Laggiù, in zone del nostro pianeta dove gli ecosistemi sono talmente vergini da avere conservato catene alimentari completamente composte di diverse specie di zanzare, esistono uomini e donne che vivono ancora oggi come i nostri antenati prima dell’invenzione dell’agricoltura, millemila anni fa. Le loro società sono molto diverse dalla nostra: praticamente passano tutta la vita (15 anni per gli uomini, 13 per le donne) in un fazzoletto di terra delle dimensioni del bagno di Villa Grazioli organizzati in gruppi così minuscoli che nelle loro lingue non esiste una parola per dire “cugino”. Cosa possiamo imparare da queste società, noi altri sei miliardi e fischia che ce ne stiamo globalizzati e organizzati politicamente in mega blocchi continentali? Ovviamente niente, è la mia tesi. E questo non perché noi siamo superiori, ma semplicemente perché i contesti sono talmente diversi che. Invece per Jared Diamond qualcosa possiamo imparare, e questo è, a mio avviso, quel che non funziona del libro. La cosa che funziona, invece, sono le descrizioni della vita nelle società tradizionali, le esperienze personali e le riflessioni dell’autore (un tizio che ogni anno si sciroppa un mese con gli indigeni nelle foreste della Nuova Guinea): i diversi gruppi aborigeni dell’ Arcipelago Indonesiano, dell’Africa, della Polinesia e dell’America Meridionale vengono esaminati su undici diversi aspetti della vita sociale (dalla guerra all’alimentazione, dalla religione alla pedagogia).

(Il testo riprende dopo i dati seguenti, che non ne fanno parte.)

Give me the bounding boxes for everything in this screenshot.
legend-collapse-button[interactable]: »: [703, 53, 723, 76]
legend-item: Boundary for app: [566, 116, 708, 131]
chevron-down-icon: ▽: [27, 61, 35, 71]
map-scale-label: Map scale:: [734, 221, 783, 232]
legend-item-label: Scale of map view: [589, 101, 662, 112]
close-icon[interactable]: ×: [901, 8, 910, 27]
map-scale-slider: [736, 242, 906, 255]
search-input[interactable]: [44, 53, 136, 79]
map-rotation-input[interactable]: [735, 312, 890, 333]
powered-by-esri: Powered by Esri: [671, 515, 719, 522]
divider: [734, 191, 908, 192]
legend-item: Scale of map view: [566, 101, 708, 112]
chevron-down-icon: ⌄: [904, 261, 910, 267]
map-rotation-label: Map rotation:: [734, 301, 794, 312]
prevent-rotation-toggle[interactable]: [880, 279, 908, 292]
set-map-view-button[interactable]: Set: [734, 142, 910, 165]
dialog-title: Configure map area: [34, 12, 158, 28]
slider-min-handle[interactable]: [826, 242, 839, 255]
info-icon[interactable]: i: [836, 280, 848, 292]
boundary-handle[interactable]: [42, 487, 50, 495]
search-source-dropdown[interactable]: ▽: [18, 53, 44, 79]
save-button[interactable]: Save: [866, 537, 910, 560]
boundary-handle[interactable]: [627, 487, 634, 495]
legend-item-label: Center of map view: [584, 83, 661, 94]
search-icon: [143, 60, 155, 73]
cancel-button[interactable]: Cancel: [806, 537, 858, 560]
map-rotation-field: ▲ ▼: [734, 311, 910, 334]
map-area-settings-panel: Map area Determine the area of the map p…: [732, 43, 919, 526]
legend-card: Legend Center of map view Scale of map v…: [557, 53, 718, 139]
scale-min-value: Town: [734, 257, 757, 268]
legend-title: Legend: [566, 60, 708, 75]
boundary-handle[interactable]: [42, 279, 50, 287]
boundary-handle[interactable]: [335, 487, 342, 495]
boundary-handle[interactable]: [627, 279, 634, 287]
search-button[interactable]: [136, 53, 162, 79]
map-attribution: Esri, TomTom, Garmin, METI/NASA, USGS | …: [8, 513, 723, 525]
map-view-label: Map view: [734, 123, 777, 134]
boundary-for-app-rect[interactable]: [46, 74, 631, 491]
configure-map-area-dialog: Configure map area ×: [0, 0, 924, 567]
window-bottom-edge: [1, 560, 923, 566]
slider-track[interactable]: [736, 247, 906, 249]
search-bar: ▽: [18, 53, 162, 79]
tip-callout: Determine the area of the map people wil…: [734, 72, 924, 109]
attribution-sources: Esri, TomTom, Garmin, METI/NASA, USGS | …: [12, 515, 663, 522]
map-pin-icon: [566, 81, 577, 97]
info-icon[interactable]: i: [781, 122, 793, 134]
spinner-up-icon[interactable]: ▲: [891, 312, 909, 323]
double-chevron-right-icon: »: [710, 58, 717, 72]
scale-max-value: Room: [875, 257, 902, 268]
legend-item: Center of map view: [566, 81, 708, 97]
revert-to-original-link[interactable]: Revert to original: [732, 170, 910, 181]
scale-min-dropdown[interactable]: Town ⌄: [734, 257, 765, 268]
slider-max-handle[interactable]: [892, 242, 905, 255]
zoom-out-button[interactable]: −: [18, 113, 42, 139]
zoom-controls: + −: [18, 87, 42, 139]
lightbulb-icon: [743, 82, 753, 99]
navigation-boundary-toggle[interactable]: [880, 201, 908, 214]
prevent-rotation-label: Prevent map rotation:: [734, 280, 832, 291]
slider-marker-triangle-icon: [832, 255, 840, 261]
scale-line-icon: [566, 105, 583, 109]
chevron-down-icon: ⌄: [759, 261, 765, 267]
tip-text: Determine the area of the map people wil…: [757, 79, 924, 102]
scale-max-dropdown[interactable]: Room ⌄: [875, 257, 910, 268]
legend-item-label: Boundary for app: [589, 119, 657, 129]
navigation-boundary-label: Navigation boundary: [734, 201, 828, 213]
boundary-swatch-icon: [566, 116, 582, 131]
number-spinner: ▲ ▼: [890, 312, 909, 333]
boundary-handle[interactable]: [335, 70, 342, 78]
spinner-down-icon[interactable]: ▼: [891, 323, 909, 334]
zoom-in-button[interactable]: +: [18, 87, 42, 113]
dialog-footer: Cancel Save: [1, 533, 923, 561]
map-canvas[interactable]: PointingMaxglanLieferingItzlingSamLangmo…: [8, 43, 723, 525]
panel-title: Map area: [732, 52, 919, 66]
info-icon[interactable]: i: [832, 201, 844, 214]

Questa è la parte interessante. Ma l’idea portante (possiamo imparare qualcosa?) non riesce a sostenere il libro (ma cosa vuoi che possiamo imparare?) e ricorda un po’ quelle conclusioni dei temi delle elementari “da tutto questo dobbiamo concludere che la guerra è una cosa brutta” “l’esperienza delle tribù del Sarawak interno, nella valle fra il monte Tamboga e il Fiume dei Serpenti, ci aiuta a prendere coscienza del fatto che attraversare la strada è pericoloso”. Perché non dare un taglio esclusivamente etnografico, senza altre pretese? Sarebbe già stato interessante così.